A new thermodynamic formula reveals that bifacial solar cells in double-sided panels generate on average 15 to 20% more sunlight to electricity than today’s one-sided solar panels.
Most of today’s solar panels capture sunlight and convert it to electricity only from the side facing the sky. If the dark underside of a solar panel could also convert sunlight reflected off the ground, the panels might generate even more electricity.
Double-sided solar cells are already enabling panels to sit vertically on land or rooftops and even horizontally as the canopy of a gas station, but it hasn’t been known exactly how much electricity these panels could ultimately generate or the money they could save.
The formula, which also takes into consideration different terrains such as grass, sand, concrete, and dirt, can calculate in minutes the most electricity that bifacial solar cells could generate in a variety of environments, as defined by a thermodynamic limit.
ADOPTING BIFACIAL SOLAR CELLS EARLY
“The formula involves just a simple triangle, but distilling the extremely complicated physics problem to this elegantly simple formulation required years of modeling and research. This triangle will help companies make better decisions on investments in next-generation solar cells and figure out how to design them to be more efficient,” says Muhammad “Ashraf” Alam, professor of electrical and computer engineering at Purdue University.
In their paper in the Proceedings of the National Academy of Sciences, Alam and coauthor Ryyan Khan, now an assistant professor at East West University in Bangladesh, also show how they can use the formula to calculate the thermodynamic limits of all solar cells developed in the last 50 years. These results can be generalized to technology likely to be developed over the next 20 to 30 years.
The hope is that these calculations would help solar farms to take full advantage of bifacial cells earlier in their use.
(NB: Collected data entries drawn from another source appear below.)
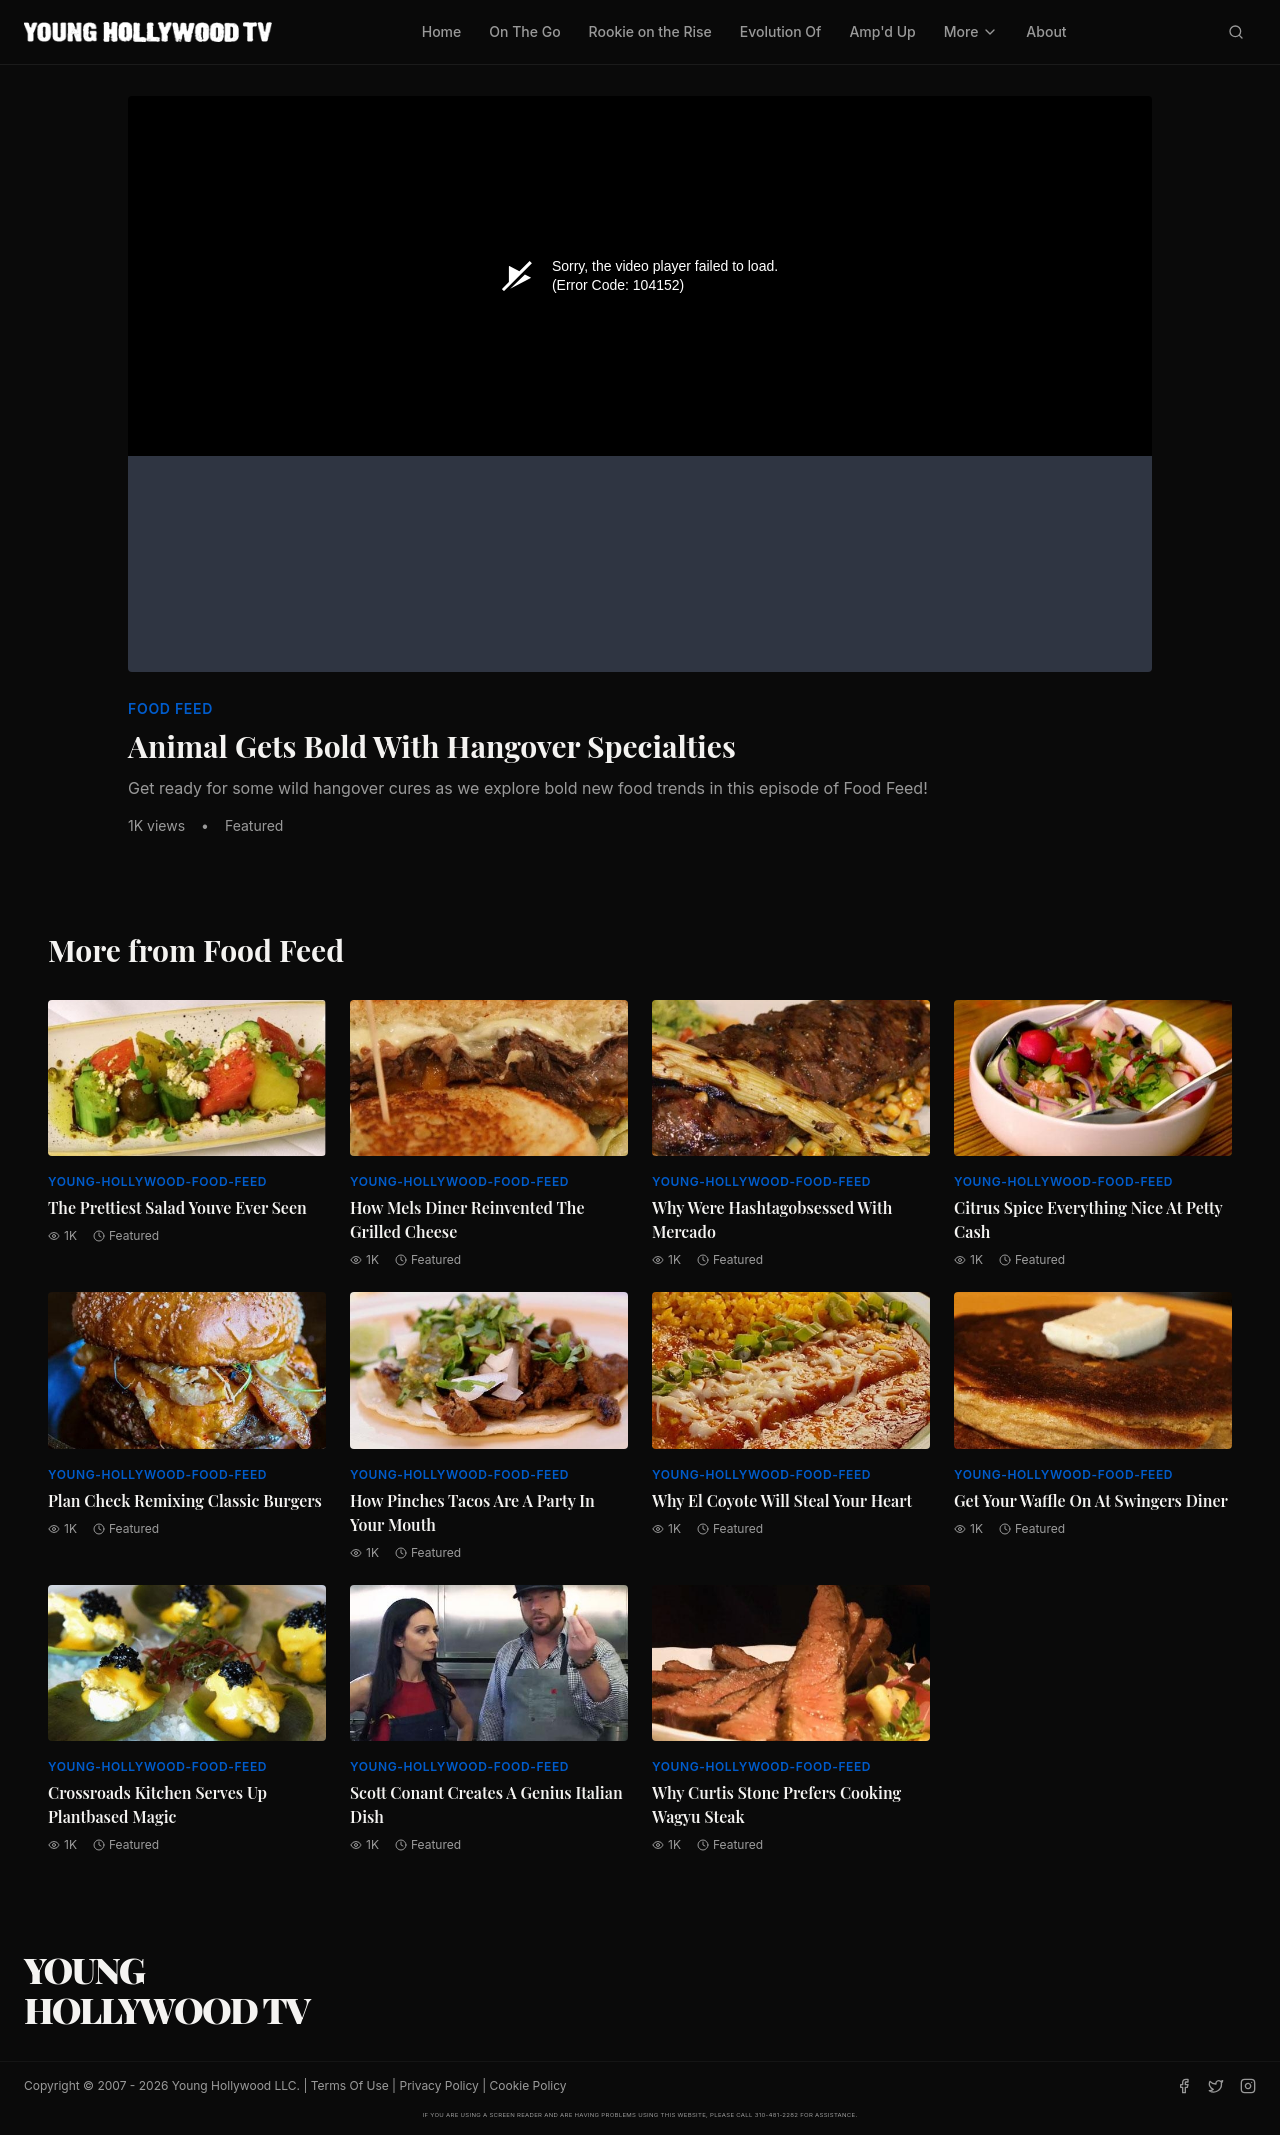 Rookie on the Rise (650, 31)
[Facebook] (1184, 2086)
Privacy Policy (438, 2085)
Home (442, 31)
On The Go (524, 31)
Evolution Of (781, 31)
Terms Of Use (350, 2085)
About (1046, 31)
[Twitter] (1216, 2086)
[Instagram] (1248, 2086)
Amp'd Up (882, 31)
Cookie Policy (528, 2085)
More (971, 31)
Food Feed (170, 708)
“It took almost 50 years for monofacial cells to show up in the field in a cost-effective way,” Alam says. “The technology has been remarkably successful, but we know now that we can’t significantly increase their efficiency anymore or reduce the cost. Our formula will guide and accelerate the development of bifacial technology on a faster time scale.”
The paper might have gotten the math settled just in time: experts estimate that by 2030, bifacial solar cells will account for nearly half of the market share for solar panels worldwide.
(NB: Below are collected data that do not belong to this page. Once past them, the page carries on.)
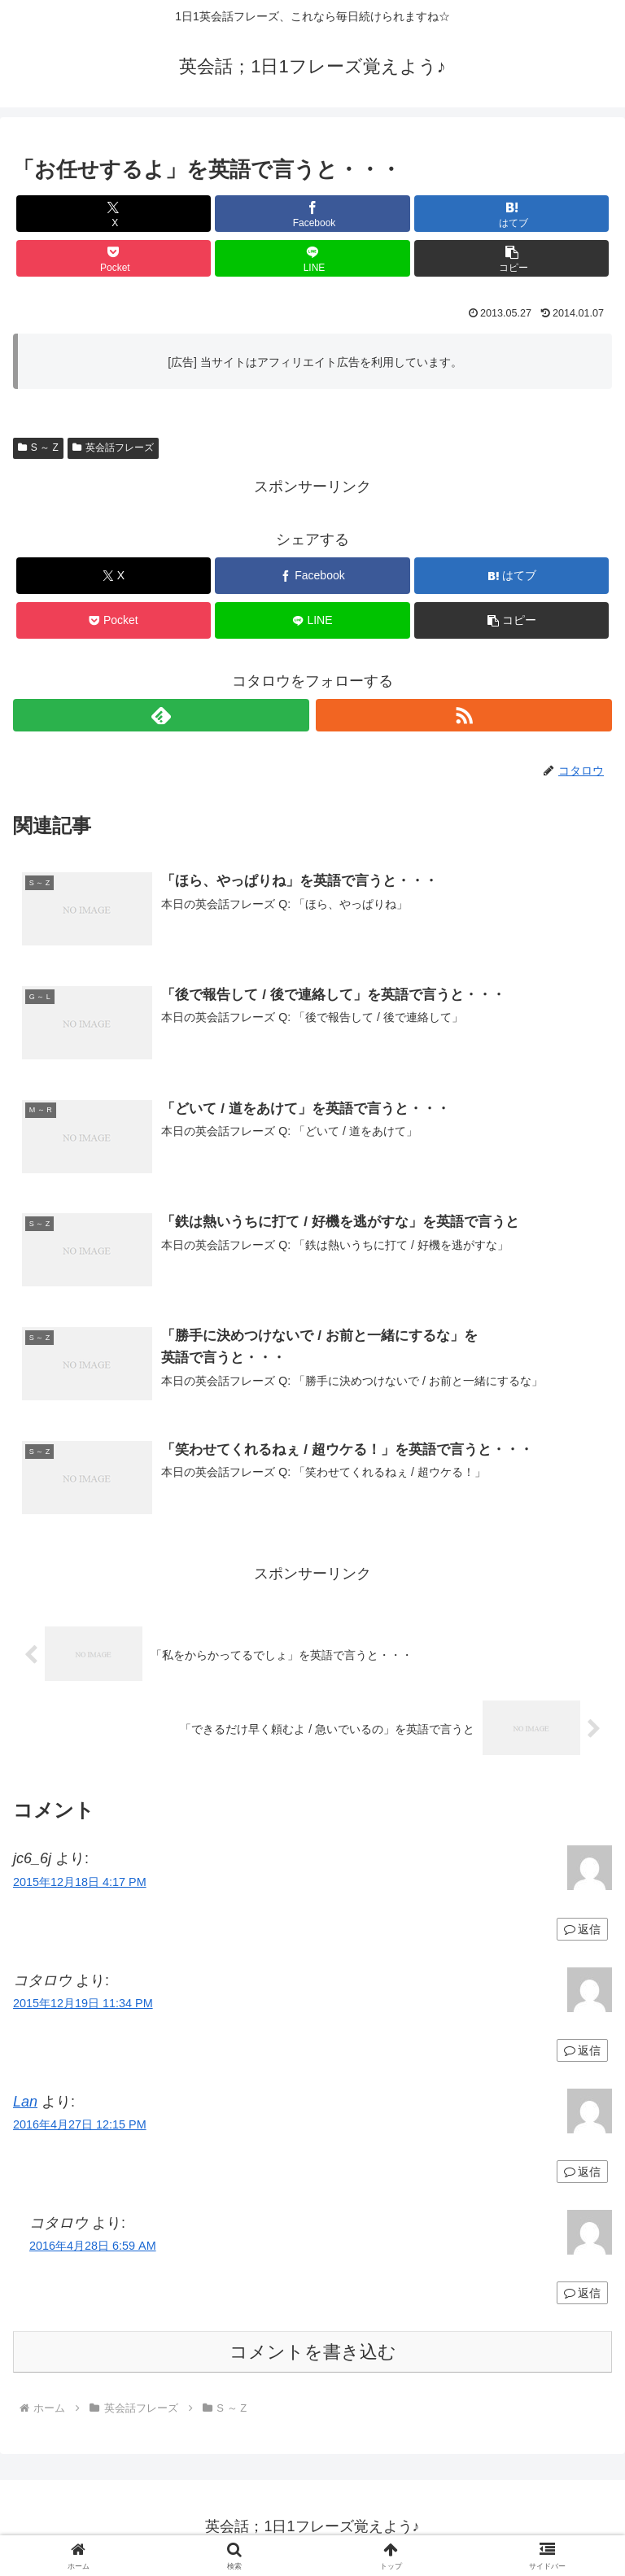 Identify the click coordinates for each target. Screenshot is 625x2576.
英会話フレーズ (113, 447)
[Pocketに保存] (113, 258)
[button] (511, 258)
MAXIMIZING SOLAR PANEL POTENTIAL
Alam’s approach is called the “Shockley-Queisser triangle,” since it builds upon predictions made by researchers William Shockley and Hans-Joachim Queisser on the maximum theoretical efficiency of a monofacial solar cell. This maximum point, or the thermodynamic limit, can be identified on a downward sloping line graph that forms a triangle shape.
The formula shows that the efficiency gain of bifacial solar cells increases with light reflected from a surface. The solar cells would convert significantly more power from light reflected off of concrete, for example, compared to a surface with vegetation.
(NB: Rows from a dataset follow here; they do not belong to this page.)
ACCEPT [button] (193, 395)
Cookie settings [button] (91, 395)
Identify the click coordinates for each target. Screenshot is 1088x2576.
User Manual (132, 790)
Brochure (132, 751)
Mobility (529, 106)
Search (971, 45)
The researchers use the formula to recommend better bifacial designs for panels on farmland and the windows of buildings in densely-populated cities. Transparent, double-sided panels allow solar power generation on farmland without casting shadows that would block crop production. Meanwhile, creating bifacial windows for buildings would help cities use more renewable energy.
The paper also recommends ways to maximize the potential of bifacial cells by manipulating the number of boundaries between semiconductor materials, called junctions, that facilitate the flow of electricity. Bifacial cells with single junctions provide the largest efficiency gain relative to monofacial cells.
“The relative gain is small, but the absolute gain is significant. You lose the initial relative benefit as you increase the number of junctions, but the absolute gain continues to rise,” Khan says.
The formula has been thoroughly validated and is ready for companies to use as they decide how to design bifacial cells.
The National Science Foundation provided support for the research.